- _Saved data entries_
- Opening Delimiter -
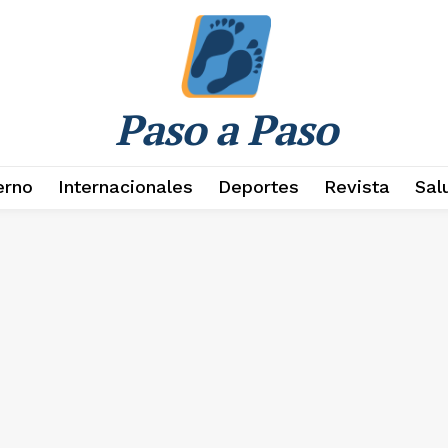
Paso a Paso
erno
Internacionales
Deportes
Revista
Sal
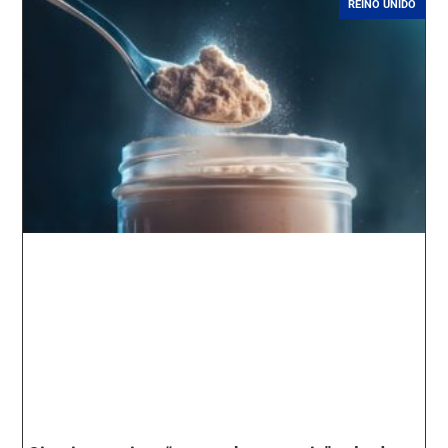
REINO UNIDO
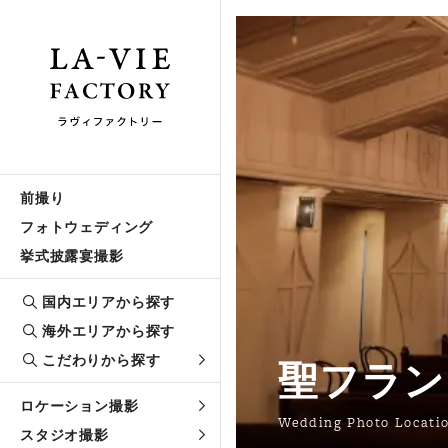
前撮り
フォトウェディング
挙式披露宴撮影
国内エリアから探す
海外エリアから探す
こだわりから探す
聖フラン
ロケーション撮影
Wedding Photo Locati
スタジオ撮影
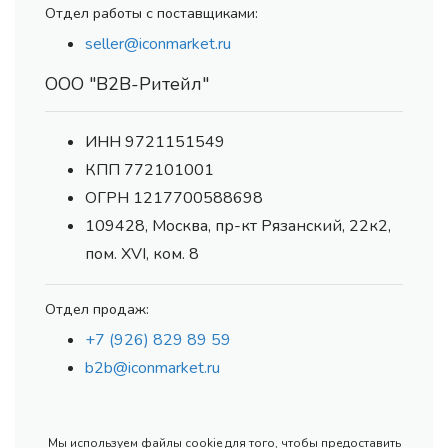
Отдел работы с поставщиками:
seller@iconmarket.ru
ООО "В2В-Ритейл"
ИНН 9721151549
КПП 772101001
ОГРН 1217700588698
109428, Москва, пр-кт Рязанский, 22к2,
пом. XVI, ком. 8
Отдел продаж:
+7 (926) 829 89 59
b2b@iconmarket.ru
Мы используем файлы cookie для того, чтобы предоставить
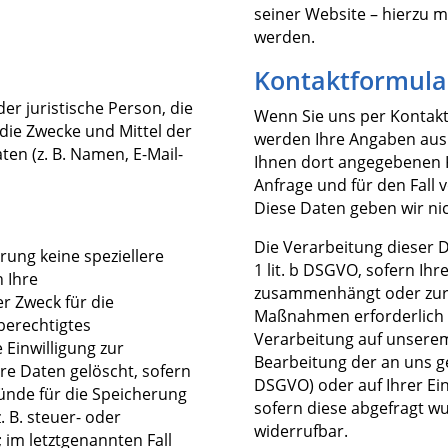
seiner Website – hierzu m
werden.
Kontaktformula
der juristische Person, die
Wenn Sie uns per Kontak
die Zwecke und Mittel der
werden Ihre Angaben aus 
n (z. B. Namen, E-Mail-
Ihnen dort angegebenen 
Anfrage und für den Fall 
Diese Daten geben wir nic
Die Verarbeitung dieser D
rung keine speziellere
1 lit. b DSGVO, sofern Ihr
 Ihre
zusammenhängt oder zur 
r Zweck für die
Maßnahmen erforderlich is
berechtigtes
Verarbeitung auf unserem
Einwilligung zur
Bearbeitung der an uns ger
re Daten gelöscht, sofern
DSGVO) oder auf Ihrer Einw
ründe für die Speicherung
sofern diese abgefragt wur
 B. steuer- oder
widerrufbar.
 im letztgenannten Fall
- Closing Delimiter -
- _About this task_
Copy the lines from the line that contains "Internacionales" through the end of the records, exactly and with nothing added; leave the pictures out.

- _Written response_
Internacionales
Deportes
Revista
Sal
REINO UNIDO
前撮り
フォトウェディング
挙式披露宴撮影
国内エリアから探す
海外エリアから探す
こだわりから探す
聖フラン
ロケーション撮影
Wedding Photo Locati
スタジオ撮影
Отдел работы с поставщиками:
seller@iconmarket.ru
ООО "В2В-Ритейл"
ИНН 9721151549
КПП 772101001
ОГРН 1217700588698
109428, Москва, пр-кт Рязанский, 22к2,
пом. XVI, ком. 8
Отдел продаж:
+7 (926) 829 89 59
b2b@iconmarket.ru
Мы используем файлы cookie для того, чтобы предоставить
seiner Website – hierzu m
werden.
Kontaktformula
der juristische Person, die
Wenn Sie uns per Kontak
die Zwecke und Mittel der
werden Ihre Angaben aus 
n (z. B. Namen, E-Mail-
Ihnen dort angegebenen 
Anfrage und für den Fall 
Diese Daten geben wir nic
Die Verarbeitung dieser D
rung keine speziellere
1 lit. b DSGVO, sofern Ihr
 Ihre
zusammenhängt oder zur 
r Zweck für die
Maßnahmen erforderlich is
berechtigtes
Verarbeitung auf unserem
Einwilligung zur
Bearbeitung der an uns ger
re Daten gelöscht, sofern
DSGVO) oder auf Ihrer Einw
ründe für die Speicherung
sofern diese abgefragt wur
 B. steuer- oder
widerrufbar.
 im letztgenannten Fall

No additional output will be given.